I love how clickbait my title is
Anyway! Yesterday, I fell headfirst into a glorious rabbit hole. I wanted to test the new matrix multiplication algorithm discovered by Google’s AlphaEvolve. This shiny new algorithm uses only 48 multiplications, compared to 49 in Strassen’s classic method—and 64 in Babylon.js’s good ol’ matrix code (which I wrote 11 years ago, so go easy on me, alright?).
On paper, I was thrilled. We use an absurd number of matrix multiplications everywhere, and shaving off even a few per operation could be a massive win long-term.
So I whipped up a simple test comparing our naive implementation with Strassen’s—figuring I’d plug in AlphaEvolve’s version later, once I dig it out of their repo:
Babylon.js Playground
The twist? Babylon.js was significantly faster than Strassen.
Wait, what? How is that even possible?
Here’s why:
algorithm | multiplies | adds/subs |
---|---|---|
naïve 4 × 4 | 64 | 48 |
Strassen | 56 | ≈ 100 – 120 |
Strassen only saves 8 multiplications (-12 %) but more than doubles the number of additions and temporary values.
On a modern CPU (or in a JS JIT) an x + y
is practically the same cost as x * y
, so the “saving” is a wash — and all the extra adds, temporaries and memory traffic become pure overhead.
Also!
Constant-factor overhead dominates
Strassen needs:
- Ten vector sums/differences (S1…S10).
- Seven internal 2 × 2 products.
- Four more vector combinations to build C.
- ~200 scalar loads/stores versus 128 in the naïve path.
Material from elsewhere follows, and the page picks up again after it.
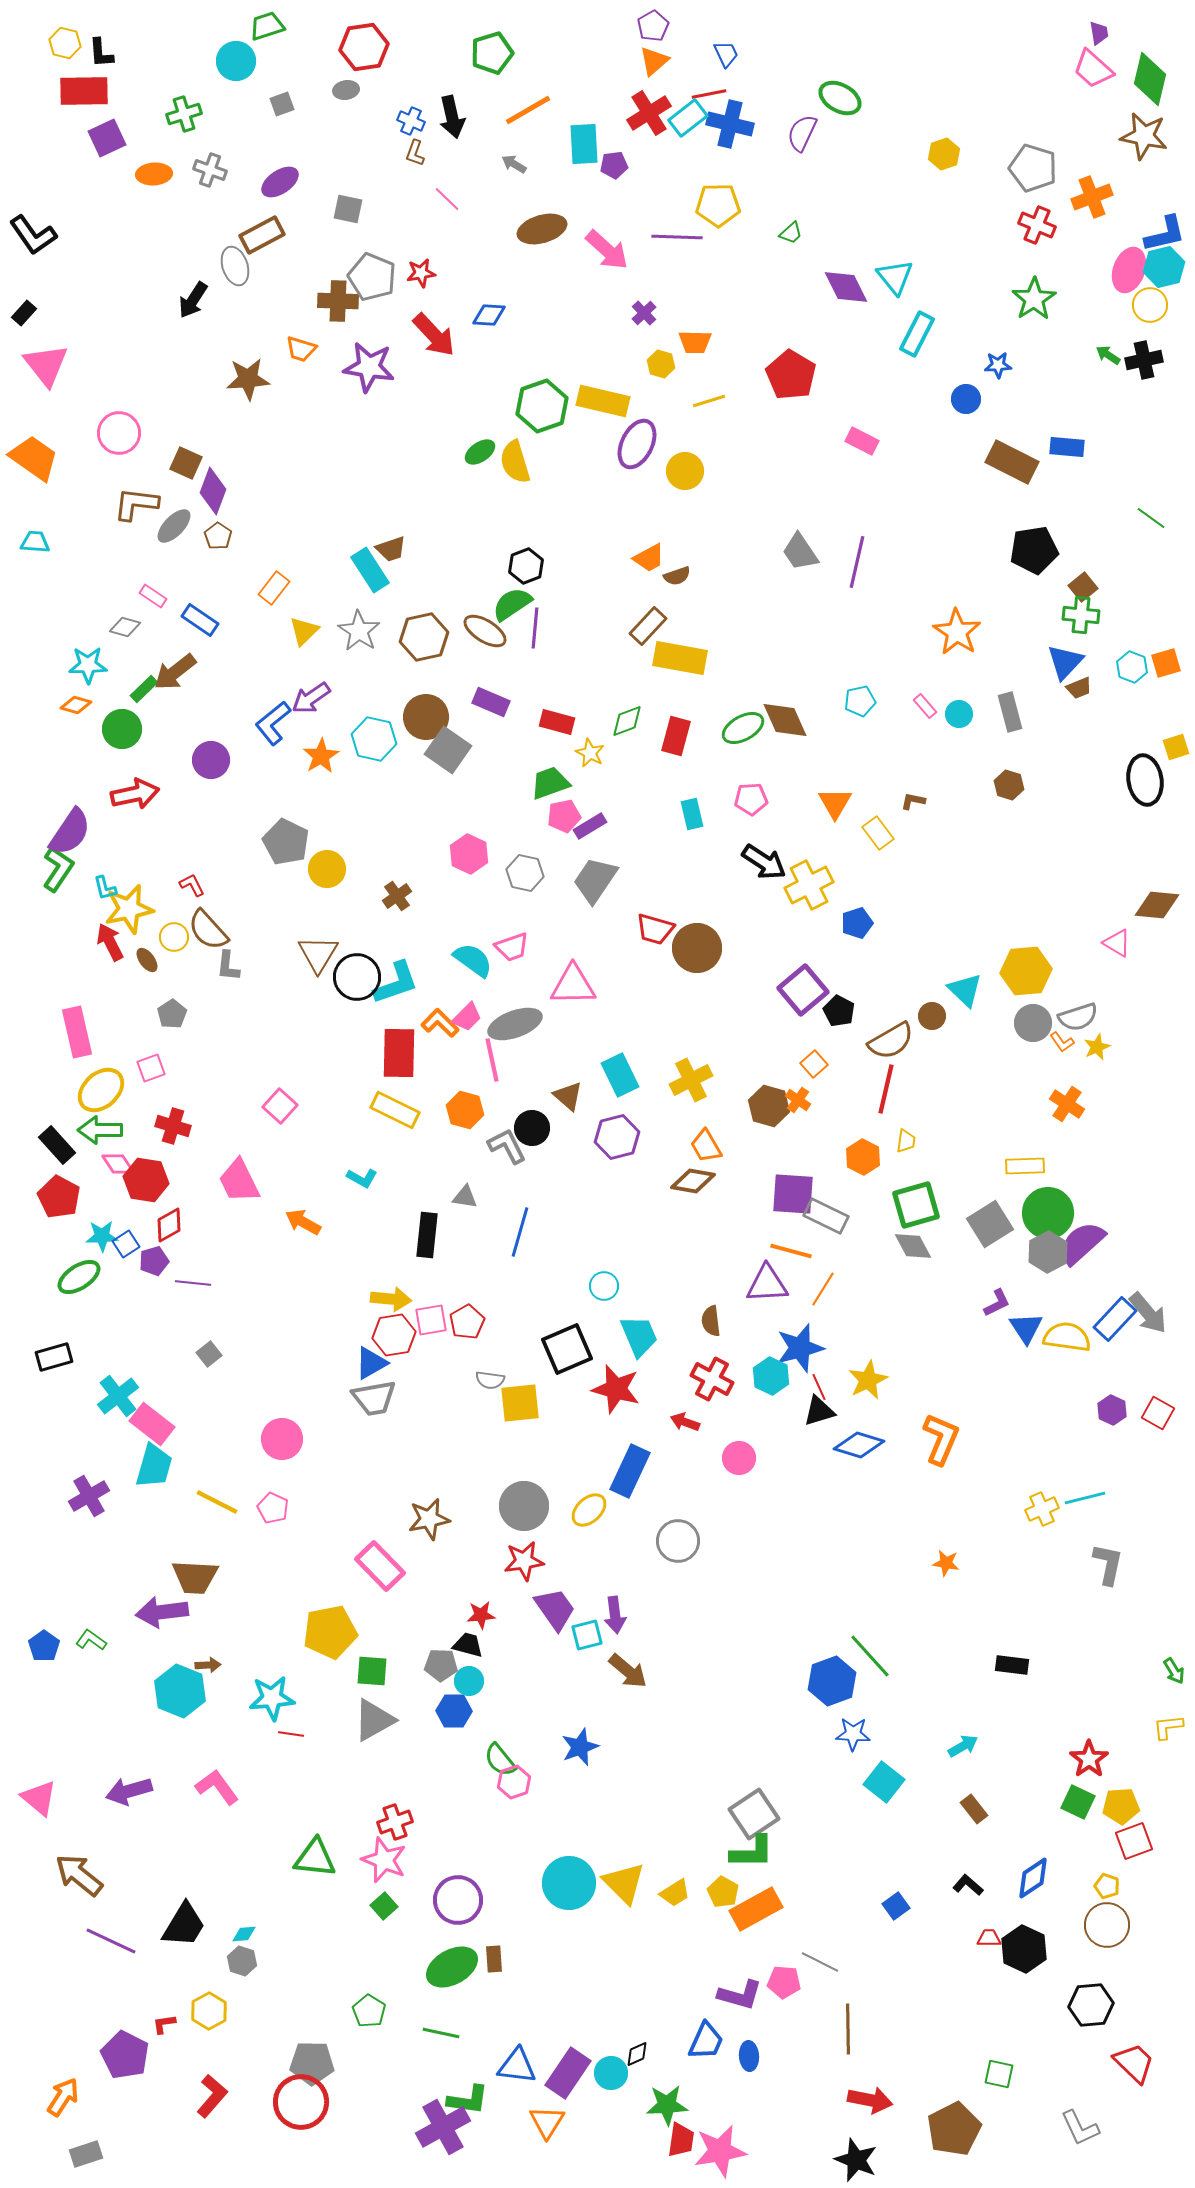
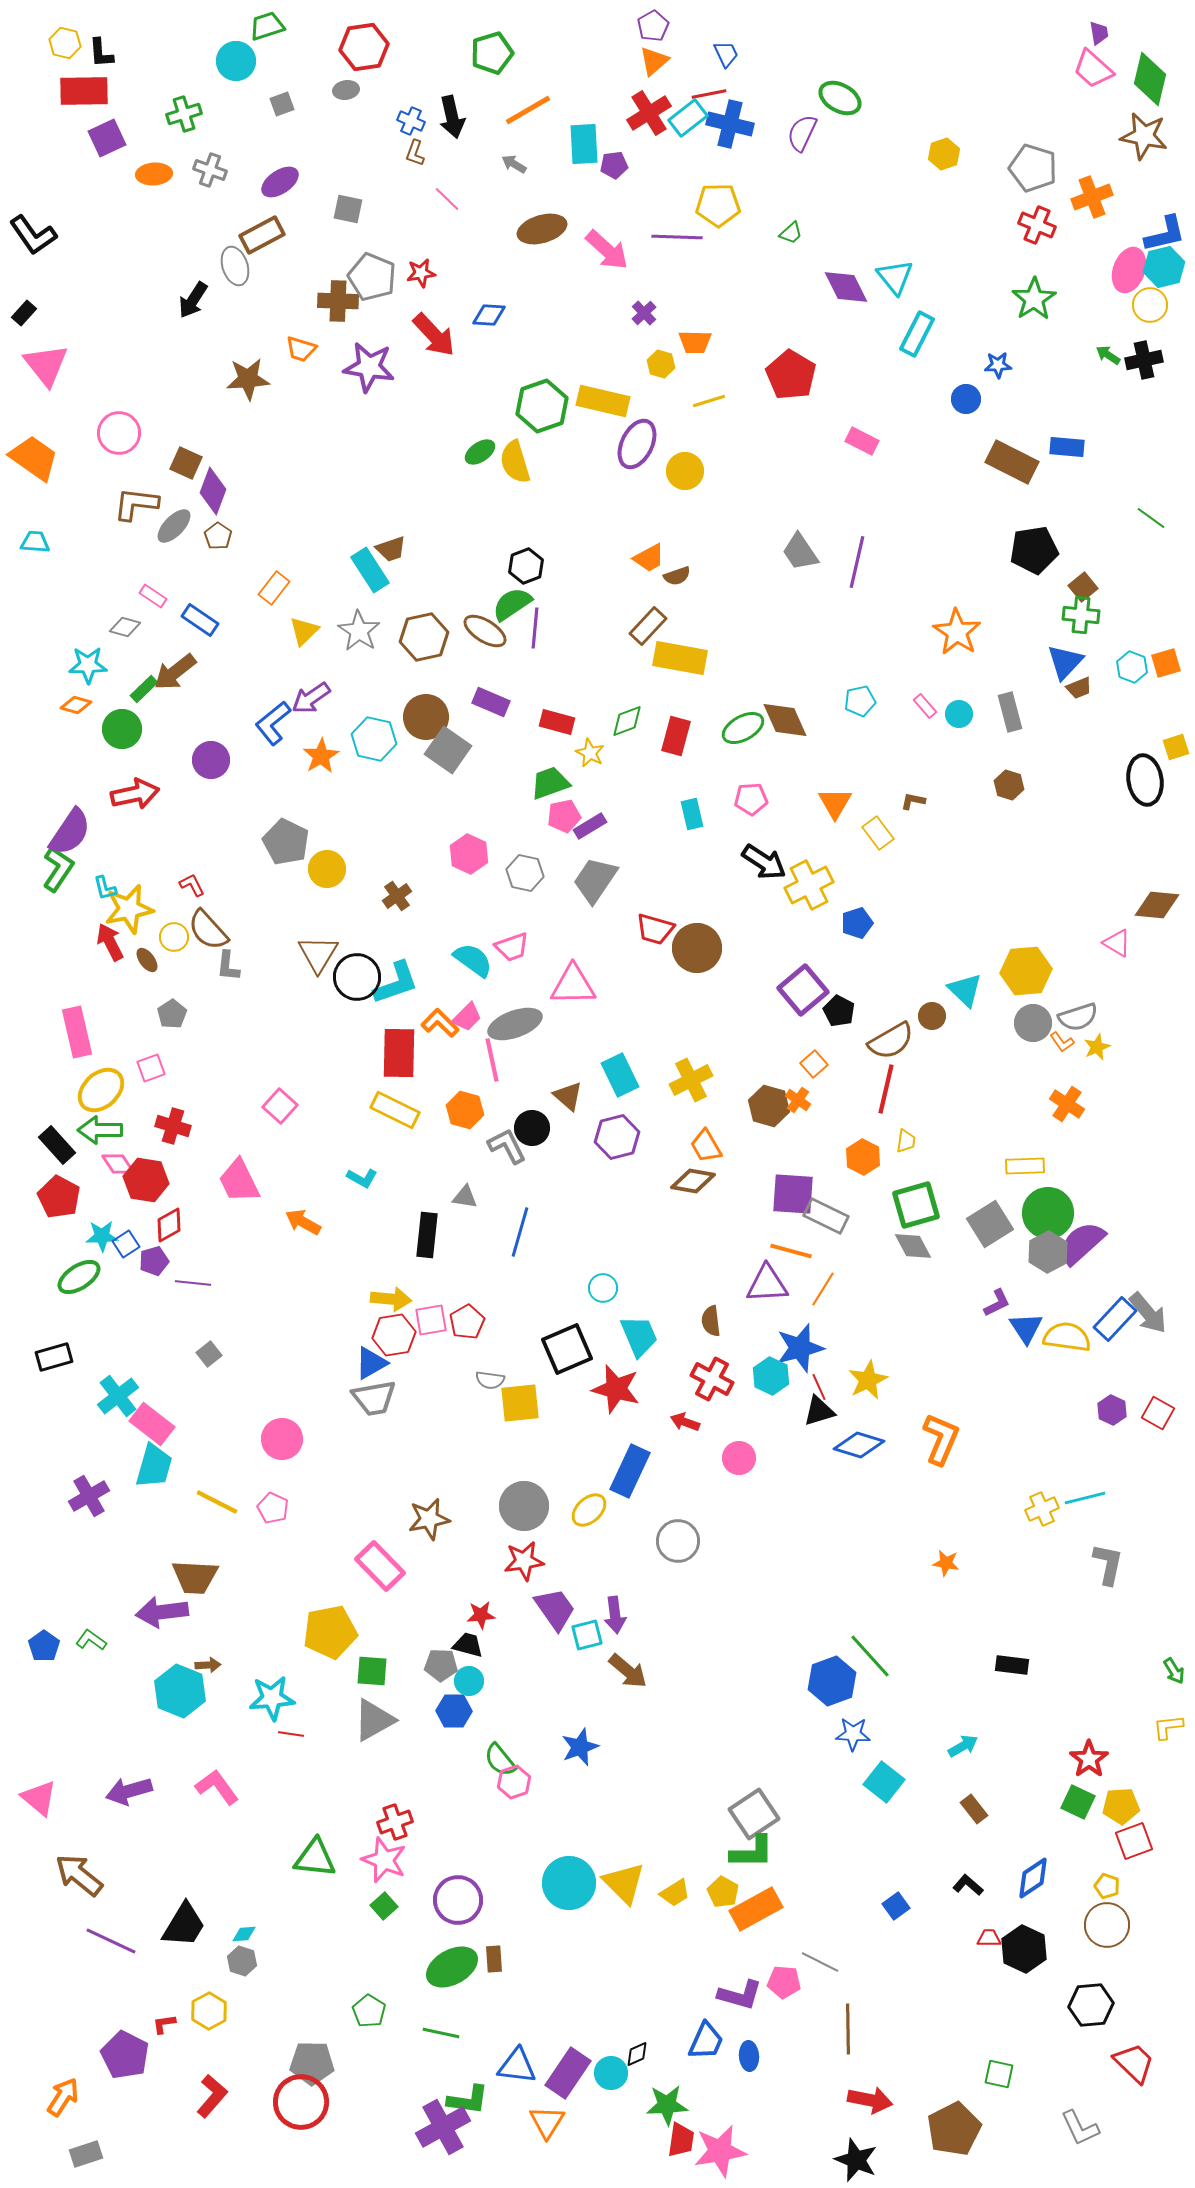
cyan circle at (604, 1286): moved 1 px left, 2 px down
All that shuffling trashes the CPU’s L1 cache and the JavaScript engine’s register allocator. The naïve version, by contrast, is one straight-line block that the JIT can happily keep in registers and even auto-vectorise (SIMD / FMA).
JIT & SIMD friendliness
- Naïve: tight, predictable access pattern → easy for V8/SpiderMonkey to hoist constants, unroll, and emit SIMD (FMA on x86:
c += a * b
in a single instruction). - Strassen: scattered temporaries, larger code size → less chance of SIMD and often falls back to plain scalar ops.
TL;DR
Strassen is an asymptotic win, not a micro-optimization. On a 4 × 4 matrix it:
- Saves only eight multiplies.
- Adds ~70 more additions and loads/stores.
- Torpedoes SIMD/JIT optimisations.
So the plain old “schoolbook” kernel stomps it. Congratulations to my naive self!